Si tratta di un lavoro di sintesi, basato su fonti secondarie. Il suo principale pregio
è quello di mettere a frutto la più recente storiografia sull’argomento, per raccontare una
storia che al lettore italiano risulterà piuttosto nuova, certo più articolata di quella di solito raccontata. Di questa produzione storiografica, ricchissima, l’a. rende conto in maniera
diretta nell’introduzione; le sue tracce si ritrovano poi in tutto il testo. Il testo presenta un
percorso cronologico nella prima parte, e un percorso tematico (reti interrazziali, leadership femminile, organizzazioni grassroots) nella seconda parte. Talvolta i rinvii tematici da
un capitolo all’altro, dalla prima alla seconda parte possono essere faticosi.
La nuova storiografia illumina lotte, strutture di base, biografie di militanti rimaste
nascoste nel cono d’ombra di King, della sua enorme visibilità, della sua tragica fine, della
sua santificazione postuma. Non che King non fosse importante, lo era, eccome. Era un
eccellente mobilitatore, capace di coinvolgere molte persone in eventi radicali e sovversivi,
di immediato impatto drammatico sulla comunità nera e sul sistema mediatico bianco.
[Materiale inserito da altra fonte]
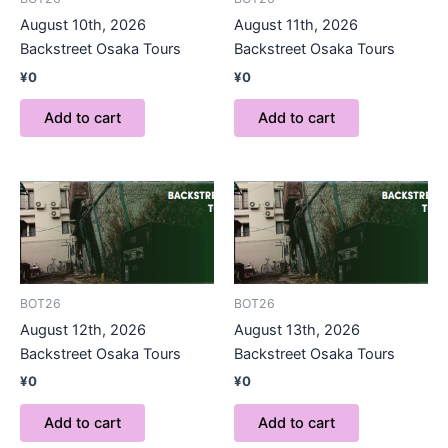
August 10th, 2026
August 11th, 2026
Backstreet Osaka Tours
Backstreet Osaka Tours
¥
0
¥
0
Add to cart
Add to cart
BOT26
BOT26
August 12th, 2026
August 13th, 2026
Backstreet Osaka Tours
Backstreet Osaka Tours
¥
0
¥
0
Add to cart
Add to cart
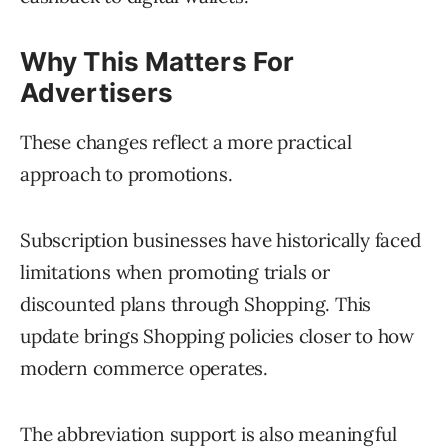
Why This Matters For
Advertisers
These changes reflect a more practical
approach to promotions.
Subscription businesses have historically faced
limitations when promoting trials or
discounted plans through Shopping. This
update brings Shopping policies closer to how
modern commerce operates.
The abbreviation support is also meaningful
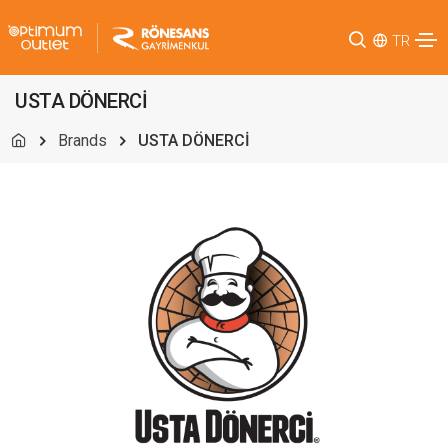
TR
USTA DÖNERCİ
Brands
USTA DÖNERCİ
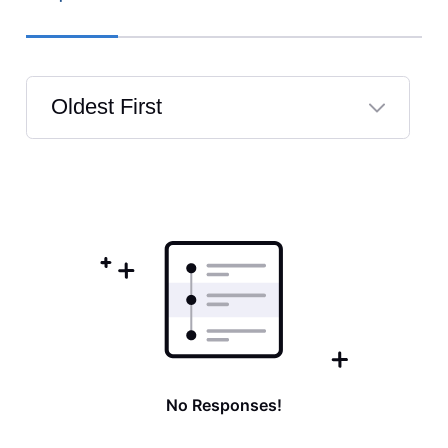
Oldest First
Selected
Oldest
First
No Responses!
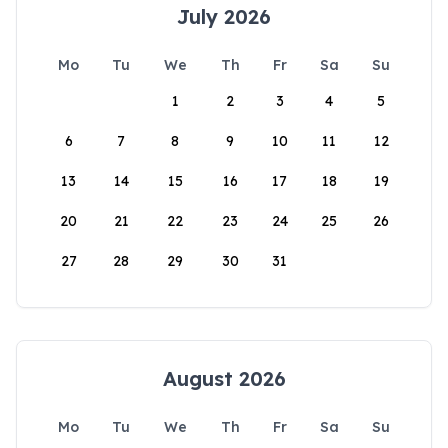
July 2026
Mo
Tu
We
Th
Fr
Sa
Su
1
2
3
4
5
6
7
8
9
10
11
12
13
14
15
16
17
18
19
20
21
22
23
24
25
26
27
28
29
30
31
August 2026
Mo
Tu
We
Th
Fr
Sa
Su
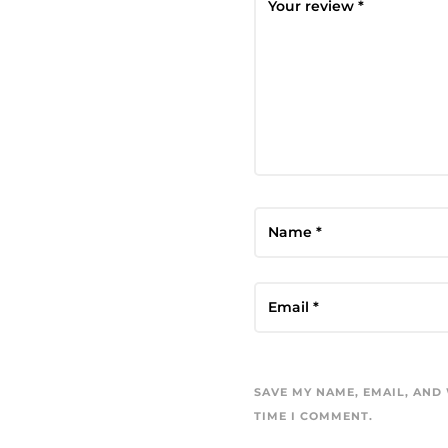
SAVE MY NAME, EMAIL, AND
TIME I COMMENT.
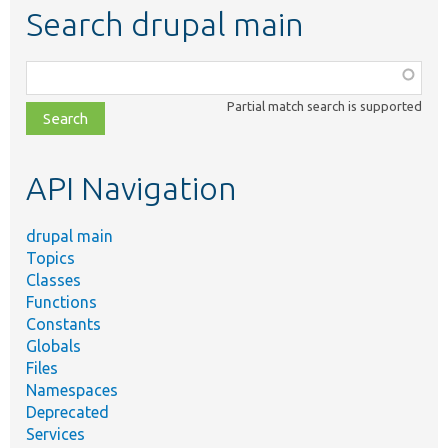
Search drupal main
Function,
class,
Partial match search is supported
file,
topic,
etc.
API Navigation
drupal main
Topics
Classes
Functions
Constants
Globals
Files
Namespaces
Deprecated
Services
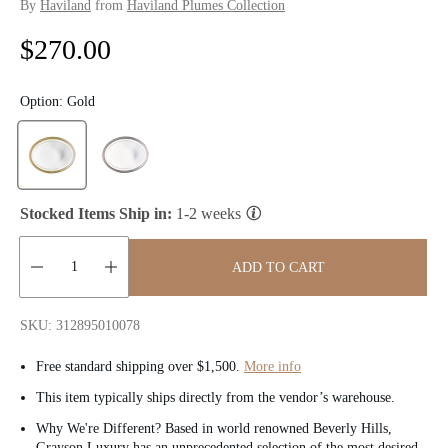
By
Haviland
from
Haviland Plumes Collection
R
$270.00
e
Option:
Gold
g
u
l
Stocked Items Ship in:
1-2 weeks
a
ADD TO CART
r
Quantity:
p
SKU: 312895010078
r
Free standard shipping over $1,500.
More info
i
This item typically ships directly from the vendor’s warehouse.
c
Why We're Different? Based in world renowned Beverly Hills,
Grayson Luxury has an unprecedented selection of the most desired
Era un eccellente leader carismatico capace di tenere insieme, a lungo, anime politiche e
sociali diverse, mediando diversità e rivalità. Ma non era un organizzatore. Questo lavoro
locale e di lunga lena, che rendeva possibile ed efficace il suo, era di altri. Come disse
qualcuno, «fu il movimento a fare Martin, piuttosto che Martin a fare il movimento».
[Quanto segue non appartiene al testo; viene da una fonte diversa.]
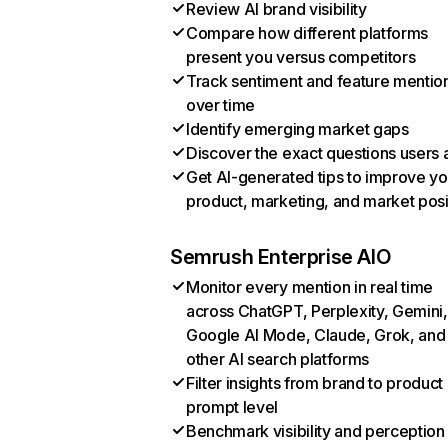
Review AI brand visibility
Compare how different platforms
present you versus competitors
Track sentiment and feature mentio
over time
Identify emerging market gaps
Discover the exact questions users 
Get AI-generated tips to improve yo
product, marketing, and market posi
Semrush Enterprise AIO
Monitor every mention in real time
across ChatGPT, Perplexity, Gemini,
Google AI Mode, Claude, Grok, and
other AI search platforms
Filter insights from brand to product
prompt level
Benchmark visibility and perception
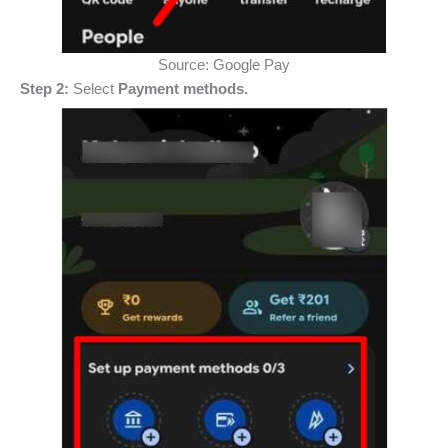
Source: Google Pay
Step 2:
Select
Payment methods.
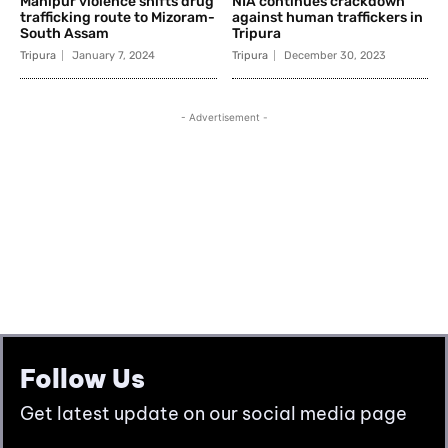
Follow Us
Get latest update on our social media page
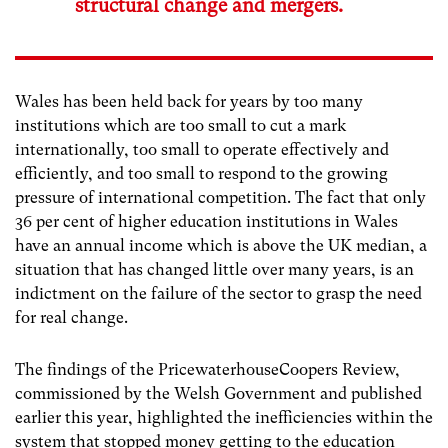
structural change and mergers.
Wales has been held back for years by too many
institutions which are too small to cut a mark
internationally, too small to operate effectively and
efficiently, and too small to respond to the growing
pressure of international competition. The fact that only
36 per cent of higher education institutions in Wales
have an annual income which is above the UK median, a
situation that has changed little over many years, is an
indictment on the failure of the sector to grasp the need
for real change.
The findings of the PricewaterhouseCoopers Review,
commissioned by the Welsh Government and published
earlier this year, highlighted the inefficiencies within the
system that stopped money getting to the education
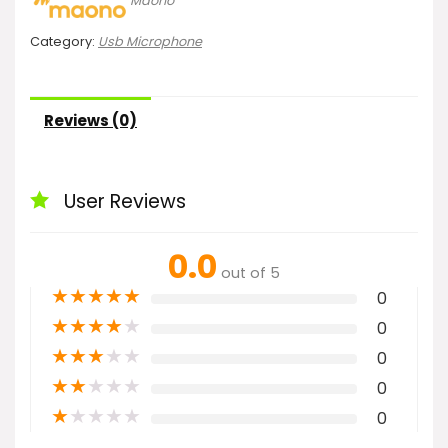
Maono
Category:
Usb Microphone
Reviews (0)
User Reviews
0.0
out of 5
★
★
★
★
★
0
★
★
★
★
★
0
★
★
★
★
★
0
★
★
★
★
★
0
★
★
★
★
★
0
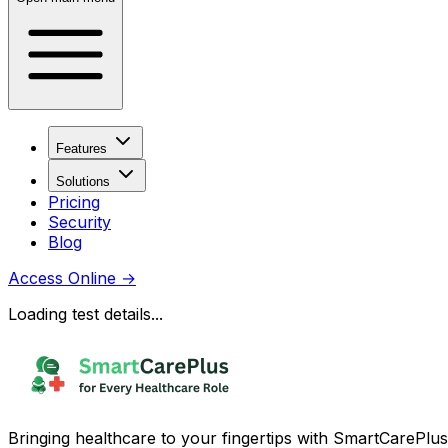
Features
Solutions
Pricing
Security
Blog
Access Online
→
Loading test details...
Bringing healthcare to your fingertips with SmartCarePlus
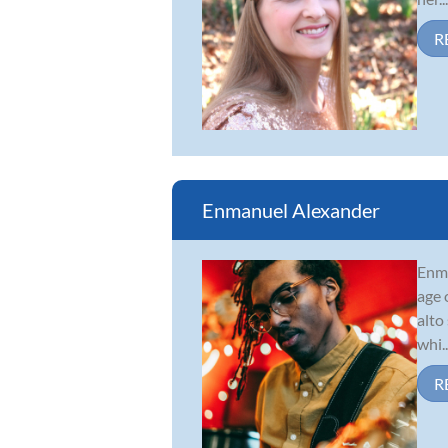
R
Enmanuel Alexander
Enma
age 
alto
whi..
R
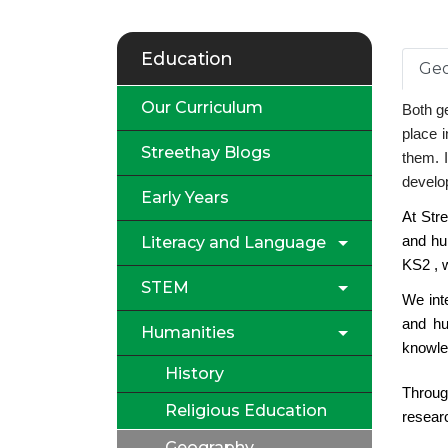
Education
Geo
Our Curriculum
Both ge
place i
Streethay Blogs
them. I
develop
Early Years
At Str
Literacy and Language
and hu
KS2 , w
STEM
We int
and hu
Humanities
knowle
History
Throug
Religious Education
researc
Geography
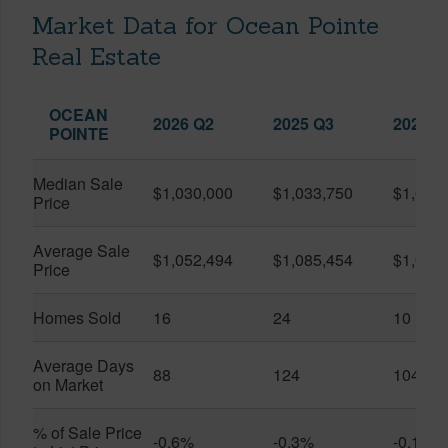
Market Data for Ocean Pointe
Real Estate
OCEAN
2026 Q2
2025 Q3
2026 Q
POINTE
Median Sale
$1,030,000
$1,033,750
$1,025
Price
Average Sale
$1,052,494
$1,085,454
$1,061
Price
Homes Sold
16
24
10
Average Days
88
124
104
on Market
% of Sale Price
-0.6%
-0.3%
-0.1%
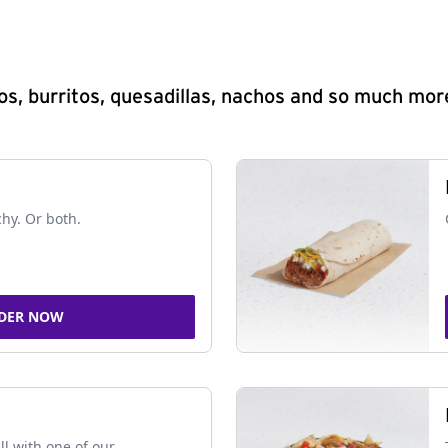
s, burritos, quesadillas, nachos and so much mor
chy. Or both.
DER NOW
ll with one of our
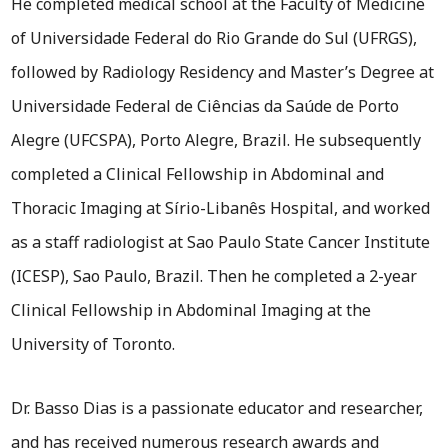
He completed medical school at the Faculty of Medicine
of Universidade Federal do Rio Grande do Sul (UFRGS),
followed by Radiology Residency and Master’s Degree at
Universidade Federal de Ciências da Saúde de Porto
Alegre (UFCSPA), Porto Alegre, Brazil. He subsequently
completed a Clinical Fellowship in Abdominal and
Thoracic Imaging at Sírio-Libanês Hospital, and worked
as a staff radiologist at Sao Paulo State Cancer Institute
(ICESP), Sao Paulo, Brazil. Then he completed a 2-year
Clinical Fellowship in Abdominal Imaging at the
University of Toronto.
Dr. Basso Dias is a passionate educator and researcher,
and has received numerous research awards and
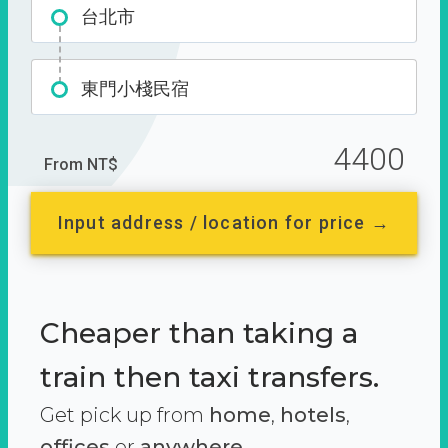
台北市
東門小棧民宿
4400
From NT$
Input address / location for price →
Cheaper than taking a
train then taxi transfers.
Get pick up from
home
,
hotels
,
offices
or
anywhere.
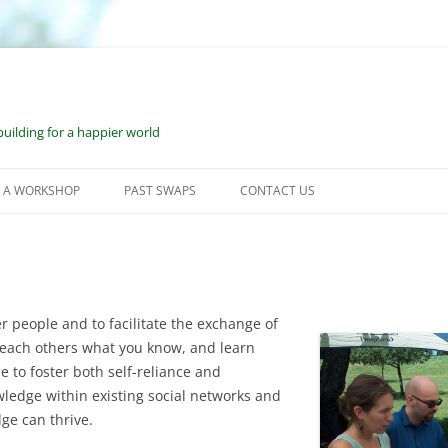
uilding for a happier world
 A WORKSHOP
PAST SWAPS
CONTACT US
RKSHOP SUBMISSION
JUNE 2023: WILMOT, NH
OCESS
JUNE 2022: WILMOT, NH
SOURCES FOR WORKSHOP
SEPTEMBER 2021: WILMOT, NH
r people and to facilitate the exchange of
DERS
 teach others what you know, and learn
FEBRUARY 2021: BONUS VESS
SOURCES FOR ONE-ON-ONE
e to foster both self-reliance and
RKSHOP LEADERS
ledge within existing social networks and
JUNE 2020: VIRTUAL ESS
ge can thrive.
2019: WILMOT, NH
Una lettura «dal basso» consente di portare in primo piano (e l’a. lo fa bene) nuovi
aspetti, nuovi problemi. Ne enuncio due. C’è il tema della continuità storica delle culture
di resistenza, che dal primo ’900 si trasferiscono attraverso le generazioni, si sedimentano in
una varietà di organizzazioni, e lasciano eredità senza le quali l’esplosione degli anni ’50-60
sarebbe impensabile. E c’è il tema della complessità delle comunità nere, che producono reti
locali di leadership assai variegate, dai pastori colti e middle-class delle Chiese protestanti a
donne e uomini con poca istruzione formale ma grande sapienza e determinazione politica.
Si ripete qui il miracolo dei genuini movimenti popolari: sarte, mezzadre, ferrovieri, che
diventano agguerriti leader naturali senza i quali il Dr. King sarebbe impensabile.